### [Aim of the task]
Copy out every line of the material below, character for character, apart from the pictures.

=== Begin Enclosure ===

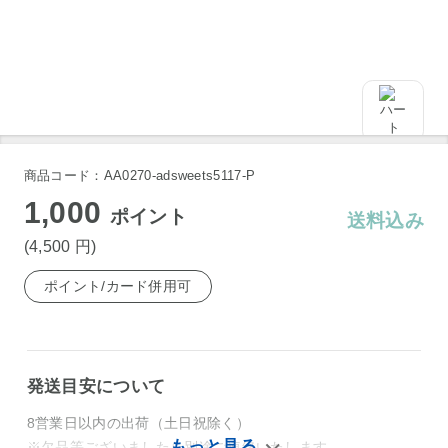
商品コード：AA0270-adsweets5117-P
1,000
ポイント
送料込み
(4,500
円
)
ポイント/カード併用可
発送目安について
8営業日以内の出荷（土日祝除く）
※欠品等ございましたら別途ご連絡いたします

=== End Enclosure ===

### [Exercise solution]
商品コード：AA0270-adsweets5117-P
1,000
ポイント
送料込み
(4,500
円
)
ポイント/カード併用可
発送目安について
8営業日以内の出荷（土日祝除く）
※欠品等ございましたら別途ご連絡いたします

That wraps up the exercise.